マッハ新書・Twitter・アニハラ
マッハ新書の文章レベルに対する批判
朝Pが、「マッハ新書」と呼ばれる電子書籍の文章レベルについて批判していた。「マッハ新書」とは、BOOTHによれば『執筆からたった12時間後には電子書籍として出版してしまう、いま最も尖ったインディーズ出版(自力出版)の極北』ということらしい。
#マッハ新書 、4~5冊読んだけど、みんな、ちょっと本気で日本語の勉強し直した方がいい。「これなら何とかなる」という水準の著者さんには連絡して校正を送っているけど、匙を投げたものも2冊。これで文庫や新書と同等の価格って天を仰ぐよ。断言する。この言語品質じゃ界隈の外には絶対広がらない。
— 丹治吉順 a.k.a. 朝P (@tanji_y) 2018年5月8日
しかもその匙を投げた2冊って、#マッハ新書 界隈では高評価だったりするのがもう「頭痛が激痛」レベル。新車を買いに行って、ボディの素材はよくても、塗装がはげていたり、シートの縫い目がほつれていたり、ウインカーレバーを左に倒したら右のウインカーが点滅したりしたら、買う気になりますか?
— 丹治吉順 a.k.a. 朝P (@tanji_y) 2018年5月8日
こうしたムーブメントに対して、私が共感的で、かつ極力味方をしようとする人間であることは理解してもらっていると思うけれど、その私がこのように反応するのであれば、そうでない人々、批判的ですらない、中間的な立場の人の反応は推して知るべし。

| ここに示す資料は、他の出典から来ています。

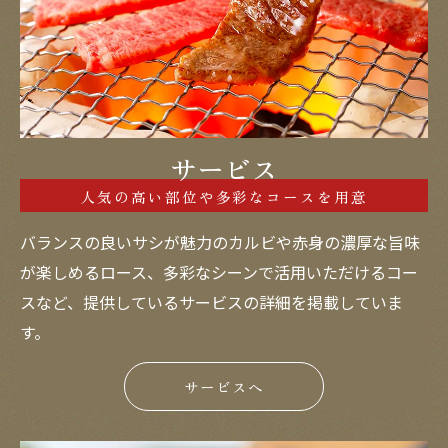
サービス
人気の高い部位や多彩なコースを用意
バランスの良いサシが魅力のカルビや赤身の濃厚な旨味
が楽しめるロース、多彩なシーンで活用いただけるコー
スなど、提供しているサービスの詳細を掲載していま
す。
サービスへ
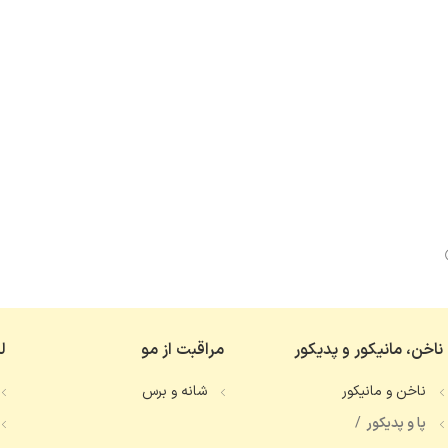
ناخن، مانیکور و پدیکور
مراقبت از مو
ل
ناخن و مانیکور
شانه و برس
پا و پدیکور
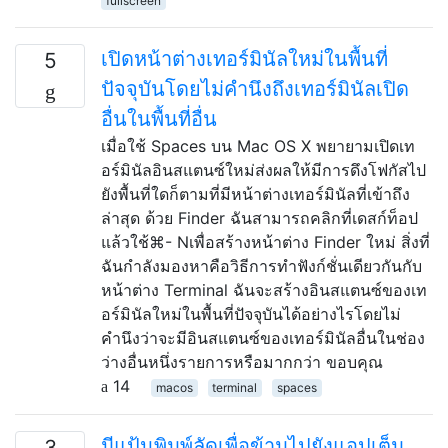
fullscreen
เปิดหน้าต่างเทอร์มินัลใหม่ในพื้นที่
5
ปัจจุบันโดยไม่คำนึงถึงเทอร์มินัลเปิด
อื่นในพื้นที่อื่น
เมื่อใช้ Spaces บน Mac OS X พยายามเปิดเท
อร์มินัลอินสแตนซ์ใหม่ส่งผลให้มีการดึงโฟกัสไป
ยังพื้นที่ใดก็ตามที่มีหน้าต่างเทอร์มินัลที่เข้าถึง
ล่าสุด ด้วย Finder ฉันสามารถคลิกที่เดสก์ท็อป
แล้วใช้⌘- Nเพื่อสร้างหน้าต่าง Finder ใหม่ สิ่งที่
ฉันกำลังมองหาคือวิธีการทำฟังก์ชั่นเดียวกันกับ
หน้าต่าง Terminal ฉันจะสร้างอินสแตนซ์ของเท
อร์มินัลใหม่ในพื้นที่ปัจจุบันได้อย่างไรโดยไม่
คำนึงว่าจะมีอินสแตนซ์ของเทอร์มินัลอื่นในช่อง
ว่างอื่นหนึ่งรายการหรือมากกว่า ขอบคุณ
14
macos
terminal
spaces
มีแป้นพิมพ์ลัดเพื่อข้ามไปยังแอปเต็ม
3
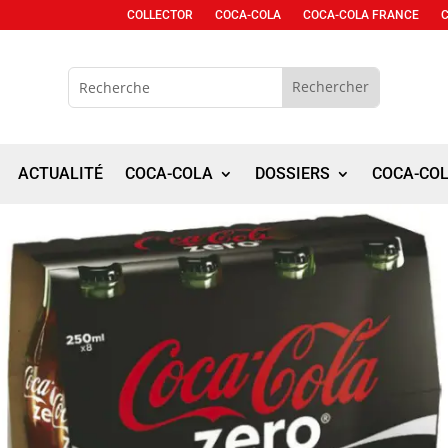
COLLECTOR
COCA-COLA
COCA-COLA FRANCE
ACTUALITÉ
COCA-COLA
DOSSIERS
COCA-CO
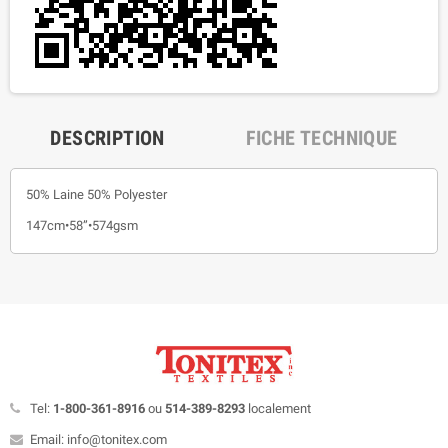
DESCRIPTION
FICHE TECHNIQUE
50% Laine 50% Polyester
147cm•58”•574gsm
Tel:
1-800-361-8916
ou
514-389-8293
localement
Email: info@tonitex.com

知ってほしい。
— 丹治吉順 a.k.a. 朝P (@tanji_y) 2018年5月8日
#マッハ新書 は面白いムーブメントだと思う。だがそれが「最低限の品質」すら置いてけぼりにする形で進むのであれば、決して外には広がらない。
— 丹治吉順 a.k.a. 朝P (@tanji_y) 2018年5月8日
誤解なきように。私が記者だから文章に厳しいのではない。逆です。自分の言語能力の限りを尽くし、最大限に解釈を拡大して読み取っている。その私ですら解釈できない、あるいは筆者本人の意図とは逆としか読み取れない表現が少なくない。これが「普通の客」だったらどう反応するか。お金払ってるのよ?
— 丹治吉順 a.k.a. 朝P (@tanji_y) 2018年5月8日
バグだらけのプログラムには、みんなボロカス言うでしょ。「直せねえよ」って言うでしょ。プログラムではないけれど、私は日本語の読み取りと修正に関しては自信がある。投書担当も2年以上やって、素人さんの文章も大量に読んだ。日本語のデバッグでは業界一線級と思っている。その私が匙を投げる。
— 丹治吉順 a.k.a. 朝P (@tanji_y) 2018年5月8日
これらのツイート、表現がかなりキツい。「みんな、ちょっと本気で日本語の勉強し直した方がいい」「匙を投げる」「天を仰ぐ」はなかなか言わない。ぼくがもし同じ意見を言うとしても、「文章を練り、誤字を減らしたほうがより界隈の外に広がるのではないか」「ぼくには意味がとれない表現がいくつかあった」「理解できない」くらいにしか言わない。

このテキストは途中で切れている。